Monitoring online media reports for the early detection of unknown
diseases: insights from a retrospective study of COVID-19 emergence
Abstract
Event-based surveillance (EBS) systems monitor a broad range of
information sources to detect early signals of disease emergence,
including new and unknown diseases. Following the emergence of a newly
identified coronavirus –so-called COVID-19, in humans in December 2019
in Wuhan, China, we conducted a retrospective analysis of the capacity
of three Event-Based Systems (EBS) systems (ProMED, HealthMap and
PADI-web) to detect early signals of this emergence.

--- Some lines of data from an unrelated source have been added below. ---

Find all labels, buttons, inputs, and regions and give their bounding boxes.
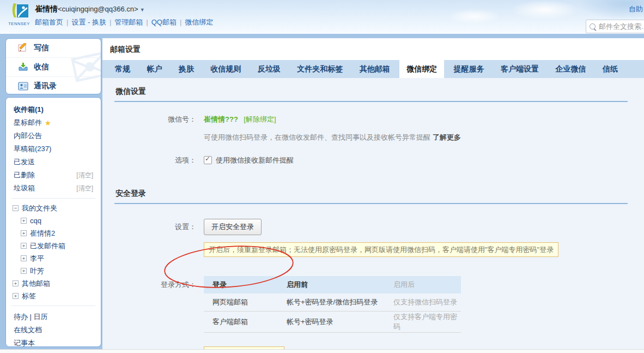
tab-stationery[interactable]: 信纸 (596, 60, 625, 78)
table-row: 网页端邮箱 帐号+密码登录/微信扫码登录 仅支持微信扫码登录 (204, 294, 461, 312)
tab-antispam[interactable]: 反垃圾 (251, 60, 288, 78)
tab-account[interactable]: 帐户 (139, 60, 169, 78)
table-header-row: 登录 启用前 启用后 (204, 276, 461, 294)
wechat-settings-heading: 微信设置 (114, 78, 628, 102)
expand-icon[interactable]: + (13, 280, 19, 286)
search-icon (590, 23, 596, 29)
tree-tags[interactable]: + 标签 (6, 290, 101, 302)
empty-folder-link[interactable]: [清空] (76, 184, 93, 193)
empty-folder-link[interactable]: [清空] (76, 171, 93, 180)
compose-button[interactable]: 写信 (6, 39, 101, 58)
tab-general[interactable]: 常规 (108, 60, 137, 78)
online-docs-link[interactable]: 在线文档 (6, 324, 101, 337)
folder-label: 垃圾箱 (14, 183, 35, 193)
tab-client-settings[interactable]: 客户端设置 (494, 60, 546, 78)
contacts-label: 通讯录 (34, 81, 57, 91)
enable-secure-login-button[interactable]: 开启安全登录 (204, 219, 262, 235)
expand-icon[interactable]: + (21, 243, 27, 249)
folder-label: 收件箱(1) (14, 105, 44, 115)
contacts-button[interactable]: 通讯录 (6, 77, 101, 94)
sidebar-apps: 待办 | 日历 在线文档 记事本 企业网盘 (6, 309, 101, 347)
tree-folder-sent-box[interactable]: + 已发邮件箱 (6, 240, 101, 252)
nav-mail-home[interactable]: 邮箱首页 (35, 18, 63, 26)
folder-label: 草稿箱(237) (14, 144, 51, 154)
user-name: 崔情情 (35, 4, 58, 13)
chevron-down-icon[interactable]: ▼ (140, 7, 145, 13)
expand-icon[interactable]: + (13, 293, 19, 299)
user-email: <cuiqingqing@qq366.cn> (58, 5, 138, 13)
logo-mark-icon (9, 3, 29, 19)
wechat-option-row: 选项： 使用微信接收新邮件提醒 (114, 155, 628, 166)
receive-button[interactable]: 收信 (6, 58, 101, 77)
search-placeholder: 邮件全文搜索... (599, 22, 644, 32)
notebook-link[interactable]: 记事本 (6, 337, 101, 347)
tree-my-folders[interactable]: − 我的文件夹 (6, 202, 101, 214)
tree-label: 我的文件夹 (22, 204, 57, 213)
new-mail-notify-checkbox[interactable] (204, 156, 212, 164)
login-mode-label: 登录方式： (114, 276, 204, 290)
tab-folders-tags[interactable]: 文件夹和标签 (290, 60, 350, 78)
nav-qq-mail[interactable]: QQ邮箱 (151, 18, 177, 26)
tab-skin[interactable]: 换肤 (172, 60, 201, 78)
wechat-account-row: 微信号： 崔情情??? [解除绑定] (114, 114, 628, 125)
cell-client: 客户端邮箱 (204, 312, 284, 333)
nav-wechat-binding[interactable]: 微信绑定 (185, 18, 213, 26)
mail-settings-page: TENNSEY 崔情情<cuiqingqing@qq366.cn>▼ 邮箱首页|… (0, 0, 644, 353)
tree-folder-yefang[interactable]: + 叶芳 (6, 265, 101, 277)
search-input[interactable]: 邮件全文搜索... (586, 20, 644, 33)
header-nav: 邮箱首页|设置 - 换肤|管理邮箱|QQ邮箱|微信绑定 (35, 17, 213, 27)
cell-webmail: 网页端邮箱 (204, 294, 284, 312)
folder-list: 收件箱(1) 星标邮件 ★ 内部公告 草稿箱(237) 已发送 已删除 [清空]… (6, 98, 101, 195)
tree-folder-liping[interactable]: + 李平 (6, 252, 101, 265)
tree-folder-cqq[interactable]: + cqq (6, 214, 101, 227)
folder-tree: − 我的文件夹 + cqq + 崔情情2 + 已发邮件箱 + 李平 + 叶芳 (6, 202, 101, 302)
tree-label: 其他邮箱 (22, 279, 50, 289)
tab-mail-rules[interactable]: 收信规则 (203, 60, 248, 78)
settings-tabs: 常规 帐户 换肤 收信规则 反垃圾 文件夹和标签 其他邮箱 微信绑定 提醒服务 … (102, 60, 644, 78)
receive-icon (18, 62, 28, 72)
sidebar-folders-box: 收件箱(1) 星标邮件 ★ 内部公告 草稿箱(237) 已发送 已删除 [清空]… (5, 97, 101, 347)
tree-label: 李平 (30, 254, 44, 264)
nav-manage-mailbox[interactable]: 管理邮箱 (114, 18, 143, 26)
folder-drafts[interactable]: 草稿箱(237) (6, 142, 101, 155)
folder-inbox[interactable]: 收件箱(1) (6, 103, 101, 116)
tree-other-mailboxes[interactable]: + 其他邮箱 (6, 277, 101, 290)
folder-spam[interactable]: 垃圾箱 [清空] (6, 182, 101, 195)
expand-icon[interactable]: + (21, 268, 27, 274)
secure-login-warning-note: 开启后，须重新登录邮箱；无法使用原密码登录，网页版请使用微信扫码，客户端请使用"… (204, 242, 558, 257)
divider (11, 198, 95, 199)
self-service-link[interactable]: 自助 (629, 4, 643, 14)
tree-label: 崔情情2 (30, 229, 55, 238)
tab-enterprise-wechat[interactable]: 企业微信 (549, 60, 593, 78)
table-row: 客户端邮箱 帐号+密码登录 仅支持客户端专用密码 (204, 312, 461, 333)
new-mail-notify-label: 使用微信接收新邮件提醒 (216, 155, 294, 165)
expand-icon[interactable]: + (21, 230, 27, 236)
page-bottom-strip (0, 349, 644, 353)
login-mode-table: 登录 启用前 启用后 网页端邮箱 帐号+密码登录/微信扫码登录 仅支持微信扫码登… (204, 276, 461, 333)
tab-reminder-service[interactable]: 提醒服务 (447, 60, 491, 78)
secure-login-warning-row: 开启后，须重新登录邮箱；无法使用原密码登录，网页版请使用微信扫码，客户端请使用"… (114, 242, 628, 257)
folder-starred[interactable]: 星标邮件 ★ (6, 116, 101, 129)
folder-label: 已发送 (14, 157, 35, 167)
tab-wechat-binding[interactable]: 微信绑定 (399, 60, 444, 78)
tree-folder-cuiqingqing2[interactable]: + 崔情情2 (6, 227, 101, 240)
todo-calendar-link[interactable]: 待办 | 日历 (6, 310, 101, 324)
col-login: 登录 (204, 276, 284, 294)
nav-separator: | (66, 18, 68, 26)
learn-more-link[interactable]: 了解更多 (433, 133, 461, 141)
expand-icon[interactable]: + (21, 218, 27, 224)
account-menu[interactable]: 崔情情<cuiqingqing@qq366.cn>▼ (35, 4, 145, 14)
collapse-icon[interactable]: − (13, 205, 19, 211)
nav-settings-skin[interactable]: 设置 - 换肤 (71, 18, 106, 26)
cell-webmail-after: 仅支持微信扫码登录 (391, 294, 461, 312)
logo: TENNSEY (7, 3, 32, 26)
expand-icon[interactable]: + (21, 255, 27, 261)
folder-deleted[interactable]: 已删除 [清空] (6, 169, 101, 182)
tab-other-mailboxes[interactable]: 其他邮箱 (353, 60, 397, 78)
cell-client-before: 帐号+密码登录 (284, 312, 391, 333)
cell-webmail-before: 帐号+密码登录/微信扫码登录 (284, 294, 391, 312)
folder-announcements[interactable]: 内部公告 (6, 129, 101, 142)
login-mode-row: 登录方式： 登录 启用前 启用后 网页端邮箱 帐号+密码登录/微信扫码登录 仅支… (114, 276, 628, 333)
unbind-link[interactable]: [解除绑定] (244, 115, 276, 123)
folder-sent[interactable]: 已发送 (6, 155, 101, 169)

We evaluated the
changes in the online news vocabulary coinciding with the period before
/ after the identification of COVID-19, as well as the assessment of its
contagiousness and pandemic potential. ProMED was the timeliest EBS,
detecting signals one day before the official notification. At this
early stage, the specific vocabulary was related to “pneumonia
symptoms” and “mystery illness”. Once COVID-19 was identified, the
vocabulary changed to virus family and specific COVID-19 acronyms. Our
results suggest the three EBS systems are complementary regarding data
sources, and all need improvements regarding timeliness. EBS methods
should be adapted to the different stages of disease emergence to
improve the early detection of future emergence of unknown pathogens.